Ensemble reduction is the process of selecting a subset of members from an ensemble in order to reduce the volume of computation needed while still covering a good portion of the simulated climate variability.

xclim.ensembles._reduce._calc_rsq(z, method, make_graph, n_sim, random_state, sample_weights)[source]

Sub-function to kmeans_reduce_ensemble. Calculates r-square profile (r-square versus number of clusters.

xclim.ensembles._reduce._get_nclust(method=None, n_sim=None, rsq=None, max_clusters=None)[source]

Sub-function to kmeans_reduce_ensemble. Determine number of clusters to create depending on various methods.

xclim.ensembles._reduce.kkz_reduce_ensemble(data: DataArray, num_select: int, *, dist_method: str = 'euclidean', standardize: bool = True, **cdist_kwargs) list[source]

Return a sample of ensemble members using KKZ selection.

The algorithm selects num_select ensemble members spanning the overall range of the ensemble. The selection is ordered, smaller groups are always subsets of larger ones for given criteria. The first selected member is the one nearest to the centroid of the ensemble, all subsequent members are selected in a way maximizing the phase-space coverage of the group. Algorithm taken from [CannonKKZ].

Parameters
  • data (xr.DataArray) – Selection criteria data : 2-D xr.DataArray with dimensions ‘realization’ (N) and ‘criteria’ (P). These are the values used for clustering. Realizations represent the individual original ensemble members and criteria the variables/indicators used in the grouping algorithm.

  • num_select (int) – The number of members to select.

  • dist_method (str) – Any distance metric name accepted by scipy.spatial.distance.cdist.

  • standardize (bool) – Whether to standardize the input before running the selection or not. Standardization consists in translation as to have a zero mean and scaling as to have a unit standard deviation.

  • cdist_kwargs – All extra arguments are passed as-is to scipy.spatial.distance.cdist, see its docs for more information.

Returns

list – Selected model indices along the realization dimension.

References

CannonKKZ

Cannon, Alex J. (2015). Selecting GCM Scenarios that Span the Range of Changes in a Multimodel Ensemble: Application to CMIP5 Climate Extremes Indices. Journal of Climate, (28)3, 1260-1267. https://doi.org/10.1175/JCLI-D-14-00636.1

xclim.ensembles._reduce.kmeans_reduce_ensemble(data: xarray.DataArray, *, method: dict = None, make_graph: bool = True, max_clusters: int | None = None, variable_weights: np.ndarray | None = None, model_weights: np.ndarray | None = None, sample_weights: np.ndarray | None = None, random_state: int | np.random.RandomState | None = None) tuple[list, np.ndarray, dict][source]

Return a sample of ensemble members using k-means clustering.

The algorithm attempts to reduce the total number of ensemble members while maintaining adequate coverage of the ensemble uncertainty in an N-dimensional data space.
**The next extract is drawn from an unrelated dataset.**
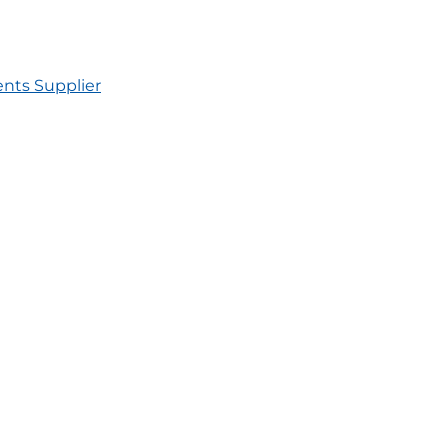
nts Supplier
K-Means clustering is carried out on the input selection criteria data-array in order to group individual ensemble members into a reduced number of similar groups. Subsequently, a single representative simulation is retained from each group.

Parameters
  • data (xr.DataArray) – Selecton criteria data : 2-D xr.DataArray with dimensions ‘realization’ (N) and ‘criteria’ (P). These are the values used for clustering. Realizations represent the individual original ensemble members and criteria the variables/indicators used in the grouping algorithm.
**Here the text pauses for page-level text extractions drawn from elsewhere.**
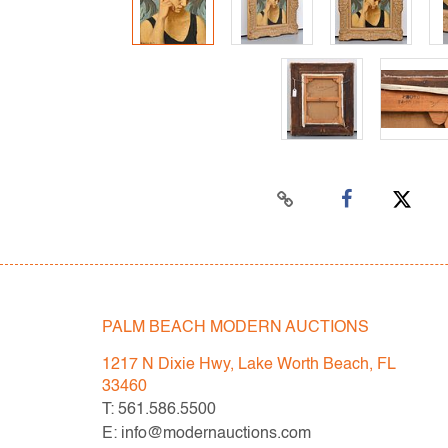
PALM BEACH MODERN AUCTIONS
1217 N Dixie Hwy, Lake Worth Beach, FL
33460
T: 561.586.5500
E: info@modernauctions.com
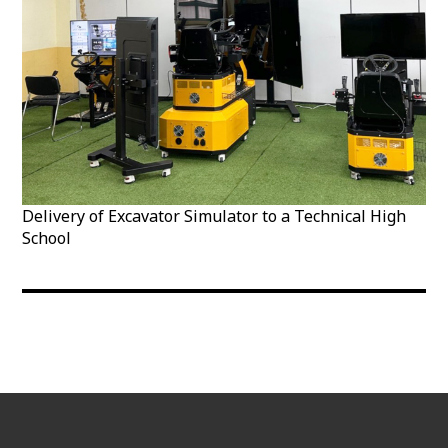
Delivery of Excavator Simulator to a Technical High
School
  • method (dict) – Dictionary defining selection method and associated value when required. See Notes.

  • max_clusters (Optional[int]) – Maximum number of members to include in the output ensemble selection. When using ‘rsq_optimize’ or ‘rsq_cutoff’ methods, limit the final selection to a maximum number even if method results indicate a higher value. Defaults to N.

  • variable_weights (Optional[np.ndarray]) – An array of size P. This weighting can be used to influence of weight of the climate indices (criteria dimension) on the clustering itself.

  • model_weights (Optional[np.ndarray]) – An array of size N. This weighting can be used to influence which realization is selected from within each cluster. This parameter has no influence on the clustering itself.

  • sample_weights (Optional[np.ndarray]) – An array of size N. sklearn.cluster.KMeans() sample_weights parameter. This weighting can be used to influence of weight of simulations on the clustering itself. See: https://scikit-learn.org/stable/modules/generated/sklearn.cluster.KMeans.html

  • random_state (Optional[Union[int, np.random.RandomState]]) – sklearn.cluster.KMeans() random_state parameter. Determines random number generation for centroid initialization. Use an int to make the randomness deterministic. See: https://scikit-learn.org/stable/modules/generated/sklearn.cluster.KMeans.html

  • make_graph (bool) – output a dictionary of input for displays a plot of R² vs. the number of clusters. Defaults to True if matplotlib is installed in runtime environment.

Notes

Parameters for method in call must follow these conventions:

rsq_optimize

Calculate coefficient of variation (R²) of cluster results for n = 1 to N clusters and determine an optimal number of clusters that balances cost / benefit tradeoffs. This is the default setting. See supporting information S2 text in https://journals.plos.org/plosone/article?id=10.1371/journal.pone.0152495

method={‘rsq_optimize’:None}

rsq_cutoff

Calculate Coefficient of variation (R²) of cluster results for n = 1 to N clusters and determine the minimum numbers of clusters needed for R² > val.

val : float between 0 and 1. R² value that must be exceeded by clustering results.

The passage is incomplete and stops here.